A distributed sort of 100GB of input data from the company’s weekly logs. The company will want to run this code over night, and pick up the results every morning.
Speed is not needed, and the input can be loaded in the cluster RAM. Either framework will suffice.
MapReduce vs. Spark: A company has a computing cluster with HDFS. This cluster has a total of 1 PB of free disk space, and 1 TB of free memory. The company hasn’t installed a big-data processing framework in this cluster yet. The company asks you to develop certain types of big-data processing software, and also to state which big-data processing framework should be installed on the computing cluster to best support this future software.

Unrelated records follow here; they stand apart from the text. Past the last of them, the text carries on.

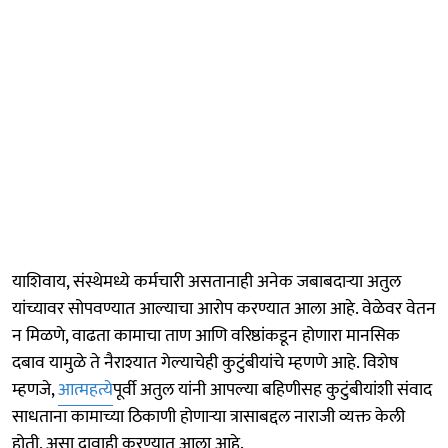
याशिवाय, संस्थेमध्ये कर्मचारी असतानाही अनेक जबाबदाऱ्या अतुल
यांच्यावर सोपवण्यात आल्याचा आरोप करण्यात आला आहे. वेळेवर वेतन
न मिळणे, वाढता कामाचा ताण आणि वरिष्ठांकडून होणारा मानसिक
दबाव यामुळे ते नैराश्यात गेल्याचेही कुटुंबीयांचे म्हणणे आहे. विशेष
म्हणजे,
आत्महत्ये
पूर्वी अतुल यांनी आपल्या बहिणीसह कुटुंबीयांशी संवाद
साधताना कामाच्या ठिकाणी होणाऱ्या त्रासाबद्दल नाराजी व्यक्त केली
होती, असा दावाही करण्यात आला आहे.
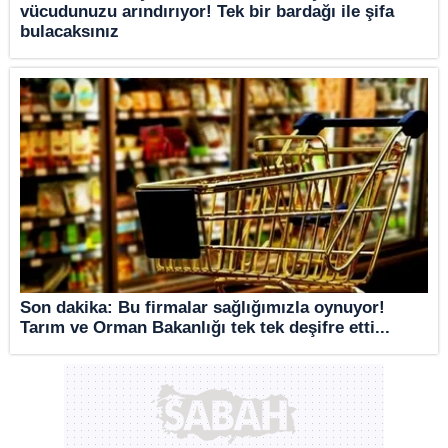
vücudunuzu arındırıyor! Tek bir bardağı ile şifa
bulacaksınız
Son dakika: Bu firmalar sağlığımızla oynuyor!
Tarım ve Orman Bakanlığı tek tek deşifre etti...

A word count over 10 TB of input data from their Web crawl. The company will want to run this code over night, and pick up the results every morning.
Since the input data is larger than the cluster RAM, MapReduce is preferable because it outputs the processed data on disk.
Spark stores intermediate data in RAM by default, but can be configured to disk storage as well, in that case Spark will suffice as well.
MapReduce vs. Spark: A company has a computing cluster with HDFS. This cluster has a total of 1 PB of free disk space, and 1 TB of free memory. The company hasn’t installed a big-data processing framework in this cluster yet. The company asks you to develop certain types of big-data processing software, and also to state which big-data processing framework should be installed on the computing cluster to best support this future software.
Some in-depth statistics (aggregation and regression) over 10GB of the latest log data. This software will run every 2 hours, and should run as fast as possible.
Spark is preferable because speed is require and the input data can be loaded into the cluster ram.
Furthermore, machine learning libraries makes spark a more plug’n’play solution for statistical analysis.
What does a wide dependency mean in Spark?
One partition of the parent RDD has multiple partitions of the children RDD depending on it.